In an earlier moment, messianic proclamations about the digitally connected future were predominantly euphoric, but in recent years they are often far gloomier, not least among those promoting the technology. OpenAI founder Sam Altman summed up the prevailing mood when he infamously declared a few years back: “I think that AI will probably, most likely, sort of lead to the end of the world. But in the meantime, there will be great companies created with serious machine learning.” On the other hand, there are also investor Peter Thiel’s much-discussed recent lectures on the Antichrist, which invert the usual terms of AI safety discussions. The real apocalyptic danger, Thiel argues, is the pursuit of safety itself, which threatens to bring about an authoritarian one-world government that will trap humanity in mediocre stasis.
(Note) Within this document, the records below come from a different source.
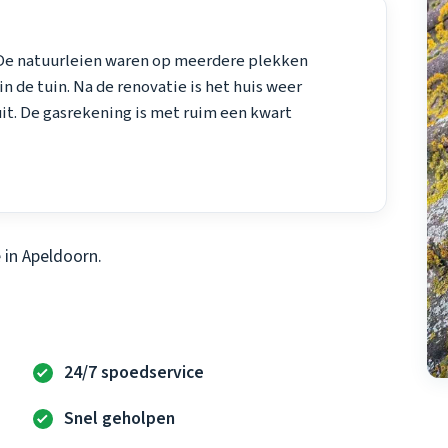
. De natuurleien waren op meerdere plekken
n de tuin. Na de renovatie is het huis weer
uit. De gasrekening is met ruim een kwart
 in Apeldoorn.
24/7 spoedservice
Snel geholpen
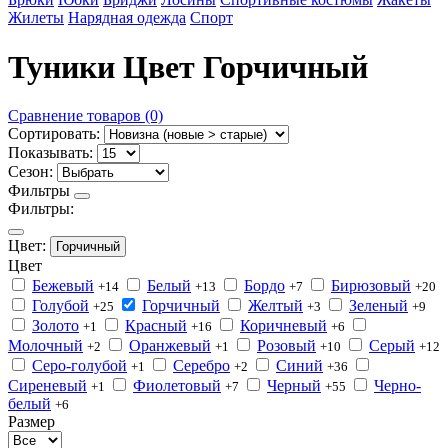
Жилеты
Нарядная одежда
Спорт
Туники Цвет Горчичный
Сравнение товаров (0)
Сортировать:
Показывать:
Сезон:
Фильтры
Фильтры:
Цвет:
Горчичный
Цвет
Бежевый
Белый
Бордо
Бирюзовый
+14
+13
+7
+20
Голубой
Горчичный
Желтый
Зеленый
+25
+3
+9
Золото
Красный
Коричневый
+1
+16
+6
Молочный
Оранжевый
Розовый
Серый
+2
+1
+10
+12
Серо-голубой
Серебро
Синий
+1
+2
+36
Сиреневый
Фиолетовый
Черный
Черно-
+1
+7
+55
белый
+6
Размер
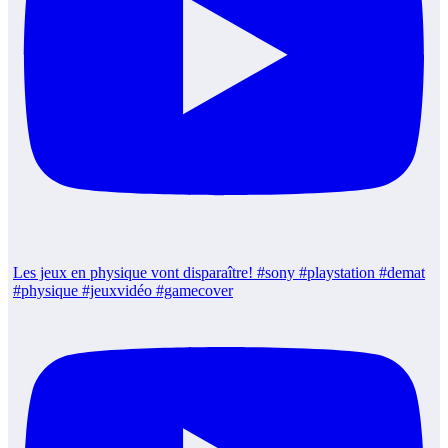
Les jeux en physique vont disparaître! #sony #playstation #demat
#physique #jeuxvidéo #gamecover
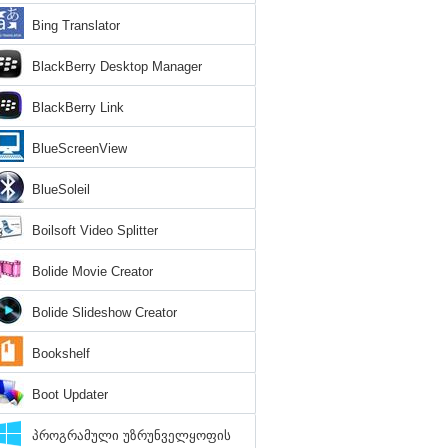
Bing Translator
BlackBerry Desktop Manager
BlackBerry Link
BlueScreenView
BlueSoleil
Boilsoft Video Splitter
Bolide Movie Creator
Bolide Slideshow Creator
Bookshelf
Boot Updater
პროგრამული უზრუნველყოფის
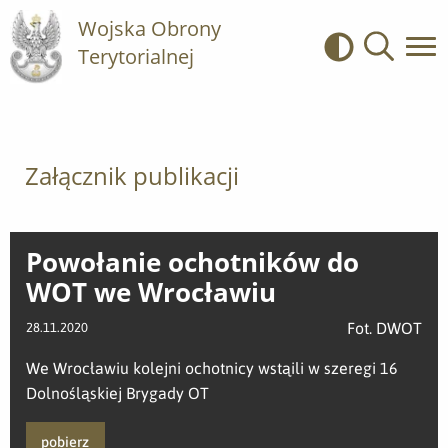
Wojska Obrony
Terytorialnej
Kontrast
Wyszukiwa
Załącznik publikacji
Powołanie ochotników do
WOT we Wrocławiu
Fot. DWOT
28.11.2020
We Wrocławiu kolejni ochotnicy wstąili w szeregi 16
Dolnośląskiej Brygady OT
pobierz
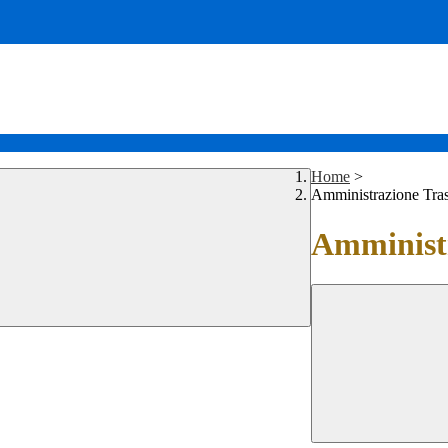
Home
>
Amministrazione Tra
Amministr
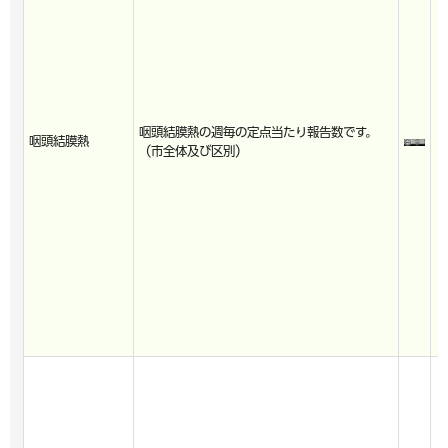
咽頭結膜熱の週毎の定点当たり報告数です。
咽頭結膜熱
（市全体及び区別）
Such warnings are reminiscent of Land’s account of the “human security system” that was inhibiting technological takeoff—the function he came to attribute to the Cathedral in his neoreactionary period. When we spoke, I asked him what he made of Thiel’s lectures. Noting that Thiel’s outlook is informed by René Girard’s Christian anthropology, he told me: “I don’t think he has biblical time as part of his frame. I think it’s basically still secular historical time.”
It was a remarkable statement. Thiel is a Christian; Land is not, at least in any conventional sense. But Land was telling me Thiel’s understanding of history is insufficiently providential. This was roughly what he said about Carlson’s warnings about AI, too, in his dialogue with Dugin. “The notion that God’s plan for the world can be thrown off course,” he remarked, “if that isn’t heretical, then something is really deeply wrong at the core of your religious conception.” Land’s language has evolved over the past 30 years, but his faith hasn’t wavered.